▸ **REQUIRED ACTION**
The data below holds a line containing "атификации, то есть" and a line containing "ививочного комплекса, его"; please quote exactly those two lines and every line between them, and nothing else.

▸ **MATERIAL TO PROCESS**
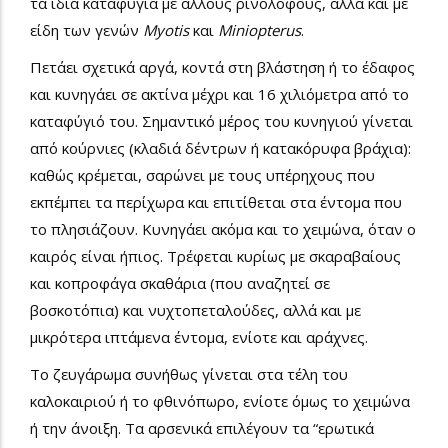
τα ίδια καταφύγια με άλλους ρινόλοφους, αλλά και με
είδη των γενών
Myotis
και
Miniopterus
.
Πετάει σχετικά αργά, κοντά στη βλάστηση ή το έδαφος
και κυνηγάει σε ακτίνα μέχρι και 16 χιλιόμετρα από το
καταφύγιό του. Σημαντικό μέρος του κυνηγιού γίνεται
από κούρνιες (κλαδιά δέντρων ή κατακόρυφα βράχια):
καθώς κρέμεται, σαρώνει με τους υπέρηχους που
εκπέμπει τα περίχωρα και επιτίθεται στα έντομα που
το πλησιάζουν. Κυνηγάει ακόμα και το χειμώνα, όταν ο
καιρός είναι ήπιος. Τρέφεται κυρίως με σκαραβαίους
και κοπροφάγα σκαθάρια (που αναζητεί σε
βοσκοτόπια) και νυχτοπεταλούδες, αλλά και με
μικρότερα ιπτάμενα έντομα, ενίοτε και αράχνες.
Το ζευγάρωμα συνήθως γίνεται στα τέλη του
καλοκαιριού ή το φθινόπωρο, ενίοτε όμως το χειμώνα
ή την άνοιξη. Τα αρσενικά επιλέγουν τα “ερωτικά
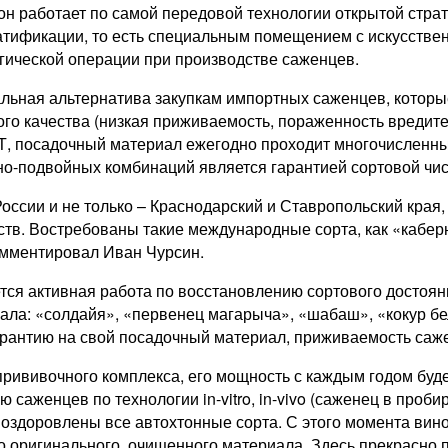
 он работает по самой передовой технологии открытой стра
атификации, то есть специальным помещением с искусстве
гической операции при производстве саженцев.
льная альтернатива закупкам импортных саженцев, которы
охого качества (низкая приживаемость, пораженность вред
Т, посадочный материал ежегодно проходит многочисленны
но-подвойных комбинаций является гарантией сортовой чис
ссии и не только – Краснодарский и Ставропольский края, 
тв. Востребованы такие международные сорта, как «каберн
комментировал Иван Чурсин.
ется активная работа по восстановлению сортового досто
реала: «солдайя», «первенец магарыча», «шабаш», «кокур 
арантию на свой посадочный материал, приживаемость саже
ививочного комплекса, его мощность с каждым годом будет 
аженцев по технологии in-vitro, in-vivo (саженец в проби
ут оздоровлены все автохтонные сорта. С этого момента ви
о оригинального, очищенного материала. Здесь прекрасно 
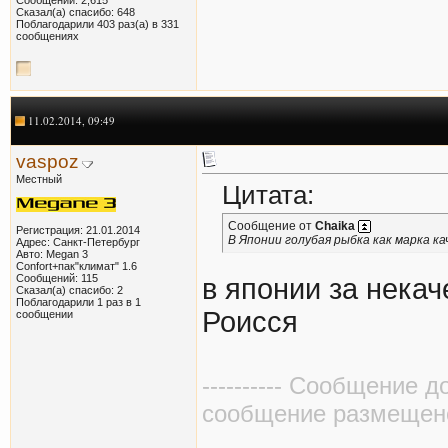
Сказал(а) спасибо: 648
Поблагодарили 403 раз(а) в 331
сообщениях
11.02.2014, 09:49
vaspoz
Местный
Цитата:
Сообщение от
Chaika
Регистрация: 21.01.2014
В Японии голубая рыбка как марка к
Адрес: Санкт-Петербург
Авто: Megan 3
Confort+пак"климат" 1.6
Сообщений: 115
в японии за некач
Сказал(а) спасибо: 2
Поблагодарили 1 раз в 1
Роисся
сообщении
---------- Сообщение д
сообщение размещено в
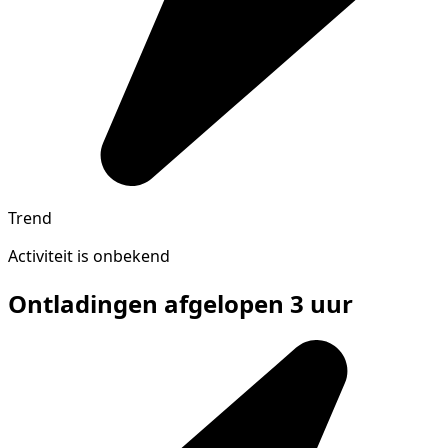
Trend
Activiteit is onbekend
Ontladingen afgelopen 3 uur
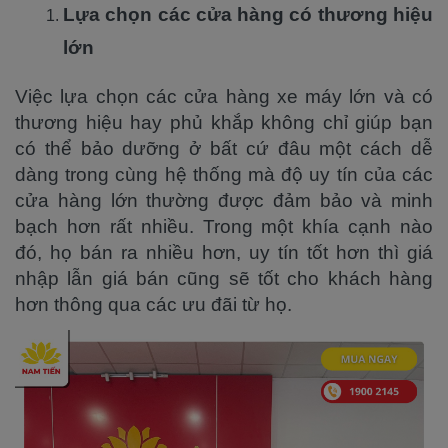
Lựa chọn các cửa hàng có thương hiệu
lớn
Việc lựa chọn các cửa hàng xe máy lớn và có
thương hiệu hay phủ khắp không chỉ giúp bạn
có thể bảo dưỡng ở bất cứ đâu một cách dễ
dàng trong cùng hệ thống mà độ uy tín của các
cửa hàng lớn thường được đảm bảo và minh
bạch hơn rất nhiều. Trong một khía cạnh nào
đó, họ bán ra nhiều hơn, uy tín tốt hơn thì giá
nhập lẫn giá bán cũng sẽ tốt cho khách hàng
hơn thông qua các ưu đãi từ họ.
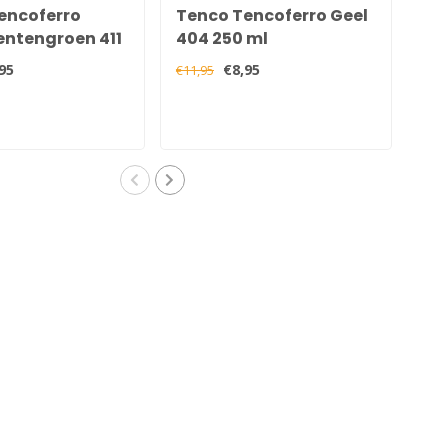
encoferro
Tenco Tencoferro Geel
Te
ntengroen 411
404 250 ml
40
95
€8,95
€11,95
€11,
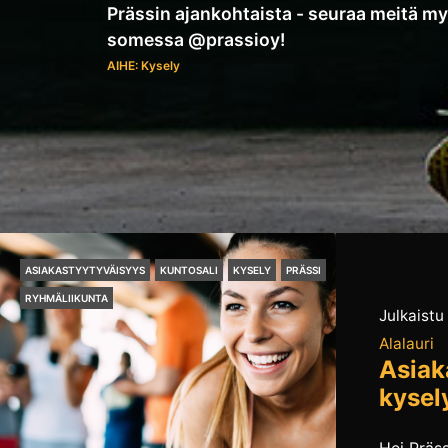
Prässin ajankohtaista - seuraa meitä m
somessa @prassioy!
AIHE: Kysely
ASIAKASTYYTYVÄISYYS
KUNTOSALI
KYSELY
PRÄSSI
RYHMÄLIIKUNTA
Julkaistu
Alalauri
Asiak
kysel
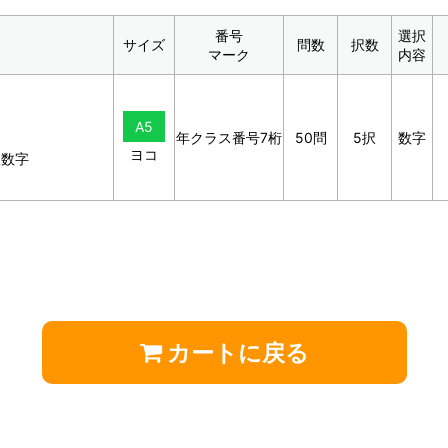
番号
選択
サイズ
問数
択数
マーク
内容
A5
年クラス番号7桁
50問
5択
数字
ヨコ
択数字
カートに戻る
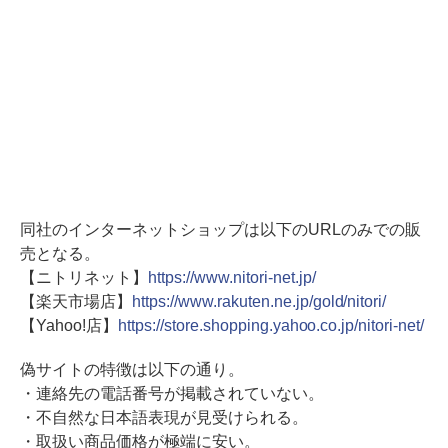
同社のインターネットショップは以下のURLのみでの販
売となる。
【ニトリネット】
https://www.nitori-net.jp/
【楽天市場店】
https://www.rakuten.ne.jp/gold/nitori/
【Yahoo!店】
https://store.shopping.yahoo.co.jp/nitori-net/
偽サイトの特徴は以下の通り。
・連絡先の電話番号が掲載されていない。
・不自然な日本語表現が見受けられる。
・取扱い商品価格が極端に安い。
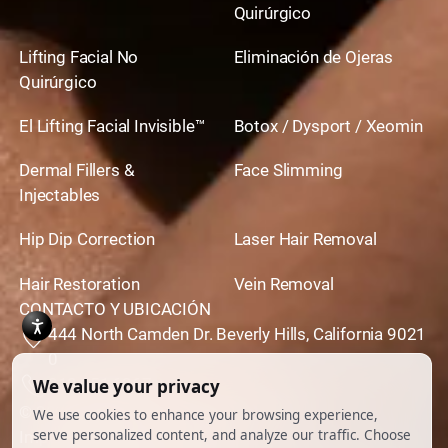
Quirúrgico
Lifting Facial No
Eliminación de Ojeras
Quirúrgico
El Lifting Facial Invisible™
Botox / Dysport / Xeomin
Dermal Fillers &
Face Slimming
Injectables
Hip Dip Correction
Laser Hair Removal
Hair Restoration
Vein Removal
CONTACTO Y UBICACIÓN
444 North Camden Dr. Beverly Hills, California 9021
0
310,651,6267
© 2026 Todos los derechos reservados.
Impulsado por
Ankord Media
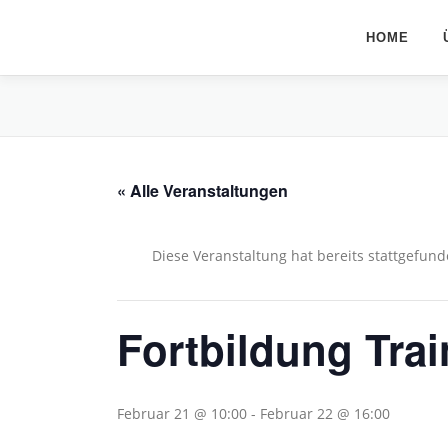
Zum
Inhalt
HOME
springen
« Alle Veranstaltungen
Diese Veranstaltung hat bereits stattgefund
Fortbildung Tra
Februar 21 @ 10:00
-
Februar 22 @ 16:00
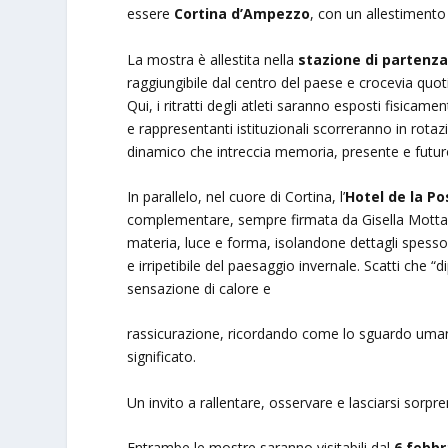
essere
Cortina d’Ampezzo
, con un allestimento
La mostra è allestita nella
stazione di partenza 
raggiungibile dal centro del paese e crocevia quotid
Qui, i ritratti degli atleti saranno esposti fisicame
e rappresentanti istituzionali scorreranno in rot
dinamico che intreccia memoria, presente e futuro 
In parallelo, nel cuore di Cortina, l’
Hotel de la Po
complementare, sempre firmata da Gisella Motta.
materia, luce e forma, isolandone dettagli spesso in
e irripetibile del paesaggio invernale. Scatti che “
sensazione di calore e
rassicurazione, ricordando come lo sguardo umano,
significato.
Un invito a rallentare, osservare e lasciarsi sorp
Entrambe le mostre saranno visitabili dal
6 febbr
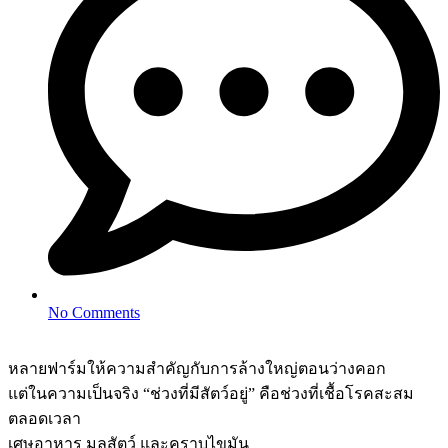
No Comments
หลายฟาร์มให้ความสำคัญกับการล้างใหญ่ตอนว่างคอก
แต่ในความเป็นจริง “ช่วงที่มีสัตว์อยู่” คือช่วงที่เชื้อโรคสะสม
ตลอดเวลา
เศษอาหาร มูลสัตว์ และคราบไขมัน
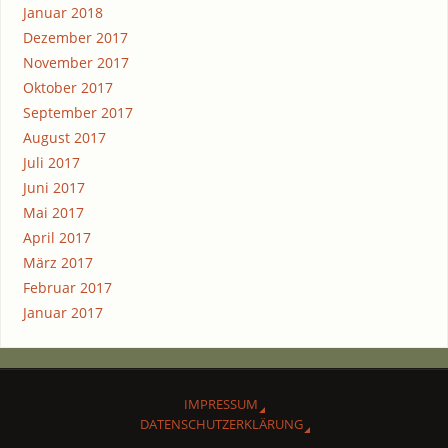
Januar 2018
Dezember 2017
November 2017
Oktober 2017
September 2017
August 2017
Juli 2017
Juni 2017
Mai 2017
April 2017
März 2017
Februar 2017
Januar 2017
IMPRES­SUM
DATEN­SCHUTZ­ER­KLÄ­RUNG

▸ **WORKED SOLUTION**
атификации, то есть специальным помещением с искусстве
гической операции при производстве саженцев.
льная альтернатива закупкам импортных саженцев, которы
охого качества (низкая приживаемость, пораженность вред
Т, посадочный материал ежегодно проходит многочисленны
но-подвойных комбинаций является гарантией сортовой чис
ссии и не только – Краснодарский и Ставропольский края, 
тв. Востребованы такие международные сорта, как «каберн
комментировал Иван Чурсин.
ется активная работа по восстановлению сортового досто
реала: «солдайя», «первенец магарыча», «шабаш», «кокур 
арантию на свой посадочный материал, приживаемость саже
ививочного комплекса, его мощность с каждым годом будет 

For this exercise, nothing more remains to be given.